Please, stop

I found myself pleading this week. As I was browsing several virtual book fairs dedicated to fine art and letter press books, I quietly intoned: ‘please, stop torturing me… I don’t have 5 or 35000 dollars for this one.’ The life of the bibliophile can be hard, as there’s always the extremes that make it so. Some books are too damn fine. Others, although presented as such, can also make me plead, ‘please stop. Excellent binding. Very bad art… Please, don’t waste my money and my time with it.’

I experience the latter pleading especially when I dive into occult literature. While I love it that occultists have an eye for the materiality of the book, and thus make an effort to present it as best as they can, the contents don’t always match the fine binding or elaborate typography.

As a general rule, it’s not easy to pull off an occult book of value, because the genre itself presents a challenge. As most occult writing is based on an individual’s personal gnosis and praxis, I must admit that I hardly ever find it fascinating to hear about a practitioner’s relationship with Saturn, and just how it went with his visualization of the Lord of Death, while conjuring the image of a tight coffin. I mean, sure, fine by me. But, so what? Is this thing going anywhere? No, because it’s personal…

I also have a problem with the so-called channelled art, and I’m pretty sure that the ‘High Ones’ out there are already pissed off with my objections. When I come across books that reference this or that hermetic or magical order’s ‘secret’ manuscripts, all channeled material, I want to scream: ‘That’s it, High Ones? Is this all you can do for us, mortals? Present us with lame art of no significance?’ I guess I’m not very nice in my judgments.

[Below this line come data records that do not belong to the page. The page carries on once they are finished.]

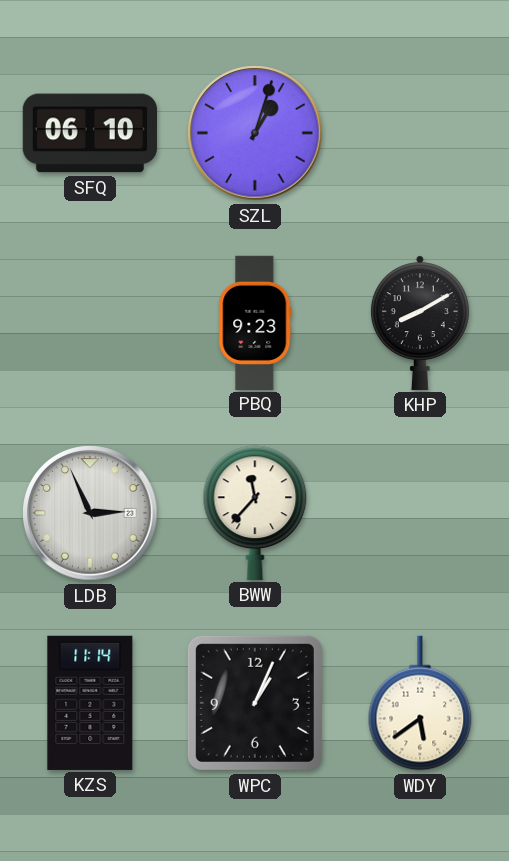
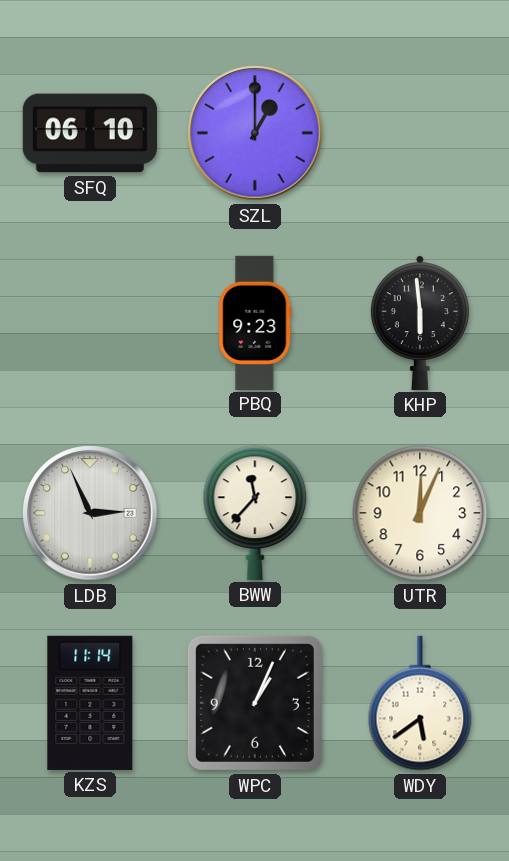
SZL: 1:03 -> 1:00
KHP: 8:10 -> 5:59
UTR: none -> 12:04
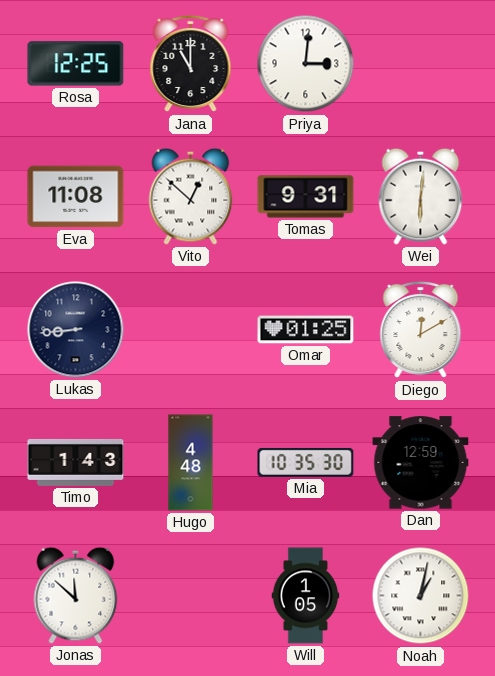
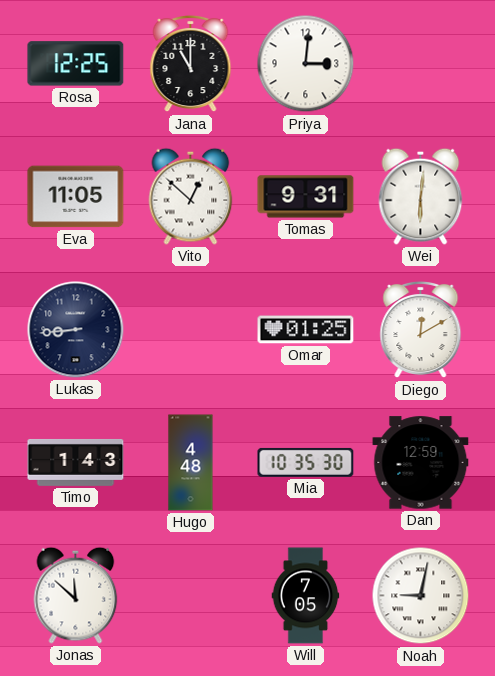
Eva: 11:08 -> 11:05
Will: 1:05 -> 7:05
Noah: 1:02 -> 9:02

Now, granted, if you check your history books, you’ll learn that most occult material has never been intended for public view, as it’s ‘occult’ for a reason. So the art is not really art and the thought that goes into it is not really a thought either. Thus, as far as I’m concerned, most occult material should stay hidden from plain view, so that we may all be spared the lamentation: ‘please, stop. I don’t want to see this…’

But publishers insist. ‘Isn’t it fascinating to read Aleister Crowley’s occult, bad poetry?’ It isn’t, if you ask me. Then the fancy production. Publishers give the personal gnosis a nice cover, and hope that we can all suspend our discernment, going for the book as a fetish instead. I fall for this trick, but only so many times…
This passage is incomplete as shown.